4. Pour la mise en œuvre de l'arrêté précité, la directrice des ressources humaines du ministère de l'intérieur et des outre-mer a, le 22 mars 2023, édicté une circulaire, relative à la recomposition des commissions locales d'action sociale (CLAS) à la suite des élections professionnelles du 1er au 8 décembre 2022. Le syndicat Alliance Police nationale (APN) et la Fédération autonome des syndicats du ministère de l'intérieur (UNSA-FASMI) demandent au juge des référés du Conseil d'Etat, sur le fondement de l'article L. 521-1 du code de justice administrative, d'en suspendre l'exécution, de même que de la décision implicite rejetant leur recours gracieux présenté le 5 avril 2023 et de la décision explicite du 23 juin 2023 rejetant ce recours gracieux. Eu égard aux moyens qu'ils invoquent et ainsi qu'ils l'ont confirmé à l'audience, ils doivent être regardés comme demandant la suspension de l'exécution de cette circulaire en tant seulement qu'à son I relatif au " mode opératoire de recomposition de la CLAS ", au sein du " e) Répartition des sièges et représentation des personnels ", à propos de l' " étape 1 " devant conduire à déterminer " l'ensemble des listes présentées à l'ensemble des CSA participant à la recomposition des CLAS ", après avoir rappelé que " Les résultats obtenus par les listes sont agrégés dès lors qu'elles appartiennent aux mêmes fédérations ou unions ", cette circulaire indique que : " Il convient de souligner que, pour un certain nombre de CSA, la fédération des services publics CFE-CGC et UNSA-FASMI ont présenté des listes communes dont les compositions et les protocoles diffèrent selon les CSA. S'agissant au cas présent de deux blocs syndicaux distincts qui ont présentés des listes et des protocoles différents, il ne peut y avoir d'agrégation. C'est la raison pour laquelle les 10 listes présentées par CFE-CGC et UNSA-FASMI doivent être considérées et traitées indépendamment les unes des autres. "

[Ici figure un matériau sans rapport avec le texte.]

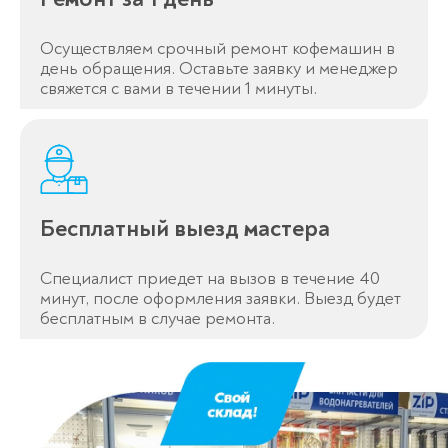
Осуществляем срочный ремонт кофемашин в
день обращения. Оставьте заявку и менеджер
свяжется с вами в течении 1 минуты.
Бесплатный выезд мастера
Специалист приедет на вызов в течение 40
минут, после оформления заявки. Выезд будет
бесплатным в случае ремонта.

5. L'urgence justifie que soit prononcée la suspension d'une décision administrative lorsque l'exécution de celle-ci porte atteinte, de manière suffisamment grave et immédiate, à un intérêt public, à la situation du requérant ou aux intérêts qu'il entend défendre. Il appartient au juge des référés d'apprécier concrètement, compte tenu des justifications fournies par le requérant, si les effets de la décision litigieuse sont de nature à caractériser une urgence justifiant que, sans attendre le jugement de la requête au fond, l'exécution de cette décision soit suspendue. L'urgence doit être appréciée objectivement compte tenu de l'ensemble des circonstances de l'affaire.

6. Il résulte du calendrier fixé par la circulaire en litige que la mise en œuvre de ces dispositions devait donner lieu, pour chacune des commissions locales d'action sociale, au nombre de cent sept selon les indications données à l'audience par le ministère, à un arrêté préfectoral pris au plus tard le 30 juin 2023 et notifié sans délai aux organisations syndicales, précisant à chacune le nombre de sièges qui lui sont attribués et ouvrant à celle-ci un délai maximum d'un mois pour désigner ses représentants, la réunion d'installation de la commission locale d'action sociale devant avoir lieu au plus tard deux mois après cette notification et l'arrêté du 17 octobre 2022 prévoyant lui-même que la nouvelle composition de la commission locale d'action sociale est fixée dans les six mois suivant la publication des résultats aux scrutins des comités sociaux figurant à son annexe 2.

7. A cet égard, il ne résulte pas de l'instruction que l'ensemble des cent sept arrêtés préfectoraux de répartition des sièges mettant en œuvre les dispositions en litige de la circulaire, qui devaient être pris au plus tard le 30 juin 2023, ne l'auraient pas été au jour de la présente ordonnance, cent d'entre eux ayant d'ailleurs été communiqués au ministère, selon les indications, non contestées, données par celui-ci à l'audience. Il résulte en outre de l'instruction que le processus de recomposition des cent sept commissions locales d'action sociale concernées est, au jour de la présente ordonnance, achevé ou proche de l'être pour une part substantielle d'entre elles, trente-neuf ayant d'ores et déjà été installées et vingt-cinq convoquées à cette fin, selon les indications, non contestées, données par les requérants eux-mêmes à l'audience.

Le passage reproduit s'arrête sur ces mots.